While hackers can use bots for nefarious purposes such as lifting your credit card number from online store or turning your laptop into a spam-spewing zombie, businesses are exposed too.
Take the retail industry, for example. An entire underground industry has grown around the use of automated bots dedicated to scraping as much pricing and other data from online retailers' websites to share with competitors.
While the government is trying to step in and put controls on bots -- such as legislation proposed by Sen. Charles Schuler (D-NY) to crack down on bots in the online concert ticket market -- it lack the teeth to make a meaningful impact.
There are several reasons why. The nature of the bot industry makes identifying and prosecuting those who launch bots difficult, time-consuming and expensive. Bots can originate from almost any location in the world and they usually come from well-known hosting providers and networks that organizations trust. Even when a bot originator is identified, it's often tracked to an international location where US laws provide little or no recourse. On top of all that, most bot technologies are not even considered criminal.
The bad bot threat landscape will continue to grow in 2016 for a simple reason --bots are an effective means to an end for Internet evil-doers.
Be Concerned
If the Internet security landscape in 2016 sounds scary, it ought to. For too long, even the largest companies haven't done enough to close security holes. And they're still playing catch-up.

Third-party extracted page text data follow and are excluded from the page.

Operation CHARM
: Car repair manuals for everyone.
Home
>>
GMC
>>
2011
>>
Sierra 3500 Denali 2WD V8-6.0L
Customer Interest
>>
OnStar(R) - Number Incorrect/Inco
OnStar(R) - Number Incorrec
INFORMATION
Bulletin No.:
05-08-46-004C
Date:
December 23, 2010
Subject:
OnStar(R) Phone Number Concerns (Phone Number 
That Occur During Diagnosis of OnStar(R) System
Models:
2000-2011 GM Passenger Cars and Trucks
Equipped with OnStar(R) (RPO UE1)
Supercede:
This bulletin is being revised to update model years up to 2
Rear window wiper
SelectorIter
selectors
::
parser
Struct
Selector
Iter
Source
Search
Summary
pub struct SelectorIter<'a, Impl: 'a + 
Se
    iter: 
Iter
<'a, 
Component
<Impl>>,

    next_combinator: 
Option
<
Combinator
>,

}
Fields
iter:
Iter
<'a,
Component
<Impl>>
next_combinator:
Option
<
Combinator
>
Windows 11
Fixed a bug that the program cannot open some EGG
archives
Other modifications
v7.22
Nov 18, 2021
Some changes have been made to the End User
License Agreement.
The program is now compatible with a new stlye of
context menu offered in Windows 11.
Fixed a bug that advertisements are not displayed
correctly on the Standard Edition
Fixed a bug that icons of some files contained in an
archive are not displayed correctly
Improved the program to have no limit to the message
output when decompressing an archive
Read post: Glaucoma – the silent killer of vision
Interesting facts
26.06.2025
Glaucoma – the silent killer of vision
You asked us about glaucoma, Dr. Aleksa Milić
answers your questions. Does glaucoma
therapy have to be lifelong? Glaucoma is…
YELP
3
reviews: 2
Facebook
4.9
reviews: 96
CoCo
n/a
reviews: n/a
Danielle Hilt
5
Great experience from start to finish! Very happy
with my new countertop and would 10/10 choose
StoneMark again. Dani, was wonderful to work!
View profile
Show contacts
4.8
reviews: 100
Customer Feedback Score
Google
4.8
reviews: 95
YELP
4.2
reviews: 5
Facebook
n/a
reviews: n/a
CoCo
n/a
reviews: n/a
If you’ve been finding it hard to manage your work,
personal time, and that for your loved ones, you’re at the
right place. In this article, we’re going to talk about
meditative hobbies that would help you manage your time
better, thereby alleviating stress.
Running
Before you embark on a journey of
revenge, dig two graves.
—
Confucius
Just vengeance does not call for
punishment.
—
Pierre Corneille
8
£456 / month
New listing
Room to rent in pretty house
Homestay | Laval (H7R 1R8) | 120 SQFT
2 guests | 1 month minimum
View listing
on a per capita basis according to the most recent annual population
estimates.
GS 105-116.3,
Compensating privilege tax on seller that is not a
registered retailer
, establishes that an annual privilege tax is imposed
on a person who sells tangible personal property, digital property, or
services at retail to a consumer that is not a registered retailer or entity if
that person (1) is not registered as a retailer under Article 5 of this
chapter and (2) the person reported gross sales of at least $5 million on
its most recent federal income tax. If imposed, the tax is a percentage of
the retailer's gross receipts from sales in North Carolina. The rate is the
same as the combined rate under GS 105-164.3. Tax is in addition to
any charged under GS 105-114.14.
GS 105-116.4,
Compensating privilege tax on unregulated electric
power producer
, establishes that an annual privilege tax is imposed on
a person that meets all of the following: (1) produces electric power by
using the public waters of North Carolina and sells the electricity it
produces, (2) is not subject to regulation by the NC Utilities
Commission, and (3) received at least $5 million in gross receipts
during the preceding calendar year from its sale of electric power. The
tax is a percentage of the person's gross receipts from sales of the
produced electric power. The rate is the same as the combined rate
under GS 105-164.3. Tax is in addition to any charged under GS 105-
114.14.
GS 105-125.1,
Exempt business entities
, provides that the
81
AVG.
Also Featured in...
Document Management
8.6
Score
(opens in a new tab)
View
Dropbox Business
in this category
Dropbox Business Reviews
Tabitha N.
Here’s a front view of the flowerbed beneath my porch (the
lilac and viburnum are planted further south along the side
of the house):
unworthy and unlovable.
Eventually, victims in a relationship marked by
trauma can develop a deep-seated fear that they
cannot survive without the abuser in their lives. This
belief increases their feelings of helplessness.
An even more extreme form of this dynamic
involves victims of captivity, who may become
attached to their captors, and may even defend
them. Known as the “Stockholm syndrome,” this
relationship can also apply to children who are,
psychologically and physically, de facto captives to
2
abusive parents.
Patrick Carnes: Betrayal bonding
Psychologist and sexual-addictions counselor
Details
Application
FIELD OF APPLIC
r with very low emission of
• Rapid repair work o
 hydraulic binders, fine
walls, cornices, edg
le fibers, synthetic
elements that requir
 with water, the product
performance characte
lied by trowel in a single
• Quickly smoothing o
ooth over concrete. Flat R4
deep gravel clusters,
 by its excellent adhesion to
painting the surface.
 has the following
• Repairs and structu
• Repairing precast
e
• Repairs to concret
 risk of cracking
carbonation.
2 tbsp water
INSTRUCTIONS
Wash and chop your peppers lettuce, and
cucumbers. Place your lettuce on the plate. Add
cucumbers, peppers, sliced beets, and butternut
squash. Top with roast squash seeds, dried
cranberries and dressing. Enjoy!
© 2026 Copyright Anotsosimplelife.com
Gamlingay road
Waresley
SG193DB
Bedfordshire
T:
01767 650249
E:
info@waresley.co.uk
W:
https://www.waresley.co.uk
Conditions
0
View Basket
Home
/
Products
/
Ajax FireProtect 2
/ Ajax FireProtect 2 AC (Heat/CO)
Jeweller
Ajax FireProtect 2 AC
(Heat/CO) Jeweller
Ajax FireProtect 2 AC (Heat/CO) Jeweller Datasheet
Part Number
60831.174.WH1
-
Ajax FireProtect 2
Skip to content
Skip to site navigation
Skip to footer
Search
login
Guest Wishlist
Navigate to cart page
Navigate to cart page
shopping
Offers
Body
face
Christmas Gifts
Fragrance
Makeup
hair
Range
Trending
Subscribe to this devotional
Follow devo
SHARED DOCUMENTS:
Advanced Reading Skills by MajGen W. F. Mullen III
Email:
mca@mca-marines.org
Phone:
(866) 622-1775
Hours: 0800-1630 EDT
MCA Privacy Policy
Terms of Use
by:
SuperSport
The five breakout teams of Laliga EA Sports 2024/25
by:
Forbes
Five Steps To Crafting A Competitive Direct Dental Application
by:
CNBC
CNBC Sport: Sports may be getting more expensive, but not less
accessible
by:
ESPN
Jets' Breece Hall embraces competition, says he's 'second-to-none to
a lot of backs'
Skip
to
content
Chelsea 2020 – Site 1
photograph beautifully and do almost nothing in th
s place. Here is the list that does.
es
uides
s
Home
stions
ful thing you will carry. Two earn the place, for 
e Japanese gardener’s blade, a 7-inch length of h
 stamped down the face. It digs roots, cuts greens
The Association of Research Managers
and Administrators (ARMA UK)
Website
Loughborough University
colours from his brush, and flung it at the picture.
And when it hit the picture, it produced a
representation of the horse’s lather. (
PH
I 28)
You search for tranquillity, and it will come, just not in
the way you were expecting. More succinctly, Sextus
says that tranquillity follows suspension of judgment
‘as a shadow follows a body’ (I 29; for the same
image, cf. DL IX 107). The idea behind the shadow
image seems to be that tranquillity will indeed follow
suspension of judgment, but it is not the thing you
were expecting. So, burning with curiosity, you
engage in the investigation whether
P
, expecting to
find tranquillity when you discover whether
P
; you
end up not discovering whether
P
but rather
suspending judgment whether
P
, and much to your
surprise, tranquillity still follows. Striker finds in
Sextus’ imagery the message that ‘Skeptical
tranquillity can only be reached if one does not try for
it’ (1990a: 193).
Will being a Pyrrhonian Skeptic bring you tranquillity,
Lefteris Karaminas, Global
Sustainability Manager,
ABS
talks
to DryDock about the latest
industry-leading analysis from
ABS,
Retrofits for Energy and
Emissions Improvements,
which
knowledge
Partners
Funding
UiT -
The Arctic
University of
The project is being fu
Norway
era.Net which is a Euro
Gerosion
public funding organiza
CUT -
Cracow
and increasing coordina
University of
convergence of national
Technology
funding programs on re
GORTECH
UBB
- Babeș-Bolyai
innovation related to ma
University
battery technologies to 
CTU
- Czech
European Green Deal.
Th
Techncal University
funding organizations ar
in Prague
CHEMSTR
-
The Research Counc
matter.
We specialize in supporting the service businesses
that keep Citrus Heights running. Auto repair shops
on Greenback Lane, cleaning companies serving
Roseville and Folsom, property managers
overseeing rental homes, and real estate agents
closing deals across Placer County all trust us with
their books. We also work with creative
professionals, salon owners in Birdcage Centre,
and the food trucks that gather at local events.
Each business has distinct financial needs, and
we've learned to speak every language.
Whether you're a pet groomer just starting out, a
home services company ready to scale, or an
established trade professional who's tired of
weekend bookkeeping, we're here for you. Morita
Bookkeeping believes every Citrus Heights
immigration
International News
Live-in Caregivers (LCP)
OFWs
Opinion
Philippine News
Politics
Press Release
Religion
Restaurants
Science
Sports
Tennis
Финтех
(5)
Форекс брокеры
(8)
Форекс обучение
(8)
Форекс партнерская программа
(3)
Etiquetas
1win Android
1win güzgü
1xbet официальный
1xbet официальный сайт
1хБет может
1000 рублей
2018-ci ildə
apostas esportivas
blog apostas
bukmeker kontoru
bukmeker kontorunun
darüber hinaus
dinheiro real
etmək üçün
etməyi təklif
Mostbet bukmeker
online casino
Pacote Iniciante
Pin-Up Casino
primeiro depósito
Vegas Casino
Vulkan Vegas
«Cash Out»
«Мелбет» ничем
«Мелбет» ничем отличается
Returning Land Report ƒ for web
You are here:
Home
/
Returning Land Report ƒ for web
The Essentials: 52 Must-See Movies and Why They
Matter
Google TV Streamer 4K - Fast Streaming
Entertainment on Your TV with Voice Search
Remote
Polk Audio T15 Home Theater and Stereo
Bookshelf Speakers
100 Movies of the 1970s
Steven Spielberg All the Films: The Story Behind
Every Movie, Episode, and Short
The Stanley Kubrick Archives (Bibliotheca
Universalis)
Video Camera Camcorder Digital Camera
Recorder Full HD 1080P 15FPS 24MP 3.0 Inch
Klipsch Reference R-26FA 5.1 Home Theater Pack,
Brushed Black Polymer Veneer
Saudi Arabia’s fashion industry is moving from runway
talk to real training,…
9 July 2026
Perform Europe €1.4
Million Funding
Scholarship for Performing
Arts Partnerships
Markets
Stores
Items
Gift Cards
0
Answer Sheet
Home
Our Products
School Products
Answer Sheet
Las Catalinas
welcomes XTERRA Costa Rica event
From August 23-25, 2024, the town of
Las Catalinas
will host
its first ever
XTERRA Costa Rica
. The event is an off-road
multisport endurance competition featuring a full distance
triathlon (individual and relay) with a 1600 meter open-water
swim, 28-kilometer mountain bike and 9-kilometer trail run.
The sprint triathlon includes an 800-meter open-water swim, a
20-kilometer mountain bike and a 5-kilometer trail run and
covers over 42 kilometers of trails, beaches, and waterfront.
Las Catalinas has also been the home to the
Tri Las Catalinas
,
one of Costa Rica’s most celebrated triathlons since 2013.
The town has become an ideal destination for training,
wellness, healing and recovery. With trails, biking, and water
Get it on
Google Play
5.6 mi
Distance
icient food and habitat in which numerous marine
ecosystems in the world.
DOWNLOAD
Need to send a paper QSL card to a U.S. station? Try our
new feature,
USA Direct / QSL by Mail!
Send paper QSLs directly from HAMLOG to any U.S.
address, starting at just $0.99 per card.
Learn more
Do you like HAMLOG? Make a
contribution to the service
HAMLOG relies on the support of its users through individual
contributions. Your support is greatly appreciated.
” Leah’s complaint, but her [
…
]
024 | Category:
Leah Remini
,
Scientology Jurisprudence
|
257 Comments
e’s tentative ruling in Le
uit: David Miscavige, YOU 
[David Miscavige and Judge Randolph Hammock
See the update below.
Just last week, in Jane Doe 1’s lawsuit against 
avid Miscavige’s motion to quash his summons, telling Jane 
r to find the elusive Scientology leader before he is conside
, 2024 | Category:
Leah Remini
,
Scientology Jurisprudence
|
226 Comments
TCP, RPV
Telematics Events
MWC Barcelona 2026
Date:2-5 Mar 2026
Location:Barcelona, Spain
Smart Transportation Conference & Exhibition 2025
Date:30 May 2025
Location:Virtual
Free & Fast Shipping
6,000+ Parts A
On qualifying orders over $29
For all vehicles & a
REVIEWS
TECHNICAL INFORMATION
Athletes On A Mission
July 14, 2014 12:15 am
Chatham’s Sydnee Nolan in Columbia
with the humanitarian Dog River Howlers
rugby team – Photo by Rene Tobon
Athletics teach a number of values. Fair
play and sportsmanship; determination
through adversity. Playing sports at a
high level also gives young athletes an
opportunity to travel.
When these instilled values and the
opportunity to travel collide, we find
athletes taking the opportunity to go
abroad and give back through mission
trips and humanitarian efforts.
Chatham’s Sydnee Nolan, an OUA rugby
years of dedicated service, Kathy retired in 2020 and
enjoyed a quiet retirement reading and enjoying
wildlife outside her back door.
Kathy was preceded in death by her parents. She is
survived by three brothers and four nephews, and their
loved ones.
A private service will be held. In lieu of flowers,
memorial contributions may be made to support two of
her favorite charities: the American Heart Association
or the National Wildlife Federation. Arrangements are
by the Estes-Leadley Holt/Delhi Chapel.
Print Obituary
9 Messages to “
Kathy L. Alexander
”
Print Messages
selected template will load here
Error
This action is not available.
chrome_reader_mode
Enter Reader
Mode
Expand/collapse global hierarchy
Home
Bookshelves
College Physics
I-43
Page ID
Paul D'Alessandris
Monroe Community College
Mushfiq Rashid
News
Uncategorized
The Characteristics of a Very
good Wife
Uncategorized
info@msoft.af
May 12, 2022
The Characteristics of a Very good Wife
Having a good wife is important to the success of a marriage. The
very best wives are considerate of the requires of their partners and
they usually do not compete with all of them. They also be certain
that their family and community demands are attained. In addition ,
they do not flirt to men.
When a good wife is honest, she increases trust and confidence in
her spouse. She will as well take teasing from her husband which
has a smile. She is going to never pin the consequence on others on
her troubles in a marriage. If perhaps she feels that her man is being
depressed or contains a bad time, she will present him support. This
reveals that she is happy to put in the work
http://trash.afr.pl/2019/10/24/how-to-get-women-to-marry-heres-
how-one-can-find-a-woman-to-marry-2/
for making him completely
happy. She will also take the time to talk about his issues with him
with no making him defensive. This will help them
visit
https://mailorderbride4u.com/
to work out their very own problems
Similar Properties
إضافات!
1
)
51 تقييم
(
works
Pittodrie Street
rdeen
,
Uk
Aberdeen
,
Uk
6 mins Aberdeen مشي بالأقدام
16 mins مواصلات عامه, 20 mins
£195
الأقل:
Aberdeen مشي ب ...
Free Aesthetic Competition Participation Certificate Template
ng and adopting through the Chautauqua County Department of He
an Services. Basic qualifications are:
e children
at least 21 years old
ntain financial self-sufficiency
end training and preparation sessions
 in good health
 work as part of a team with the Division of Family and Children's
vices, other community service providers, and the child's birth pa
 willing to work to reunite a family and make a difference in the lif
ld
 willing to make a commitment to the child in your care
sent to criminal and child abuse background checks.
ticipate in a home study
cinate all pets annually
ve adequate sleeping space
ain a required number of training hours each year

Businesses have no choice but to make online security their absolute No. 1 priority this year or risk losing the customers they've worked so hard to gain.
There once was a time when hacking was largely about mischief: "Let's see if I can take this site down!" Now, the bad guys have become more organized and sophisticated and they're after one thing - money.
A true enterprise of exploitation is growing in the dark corners of the Internet. We need to be aware of it, and fight it.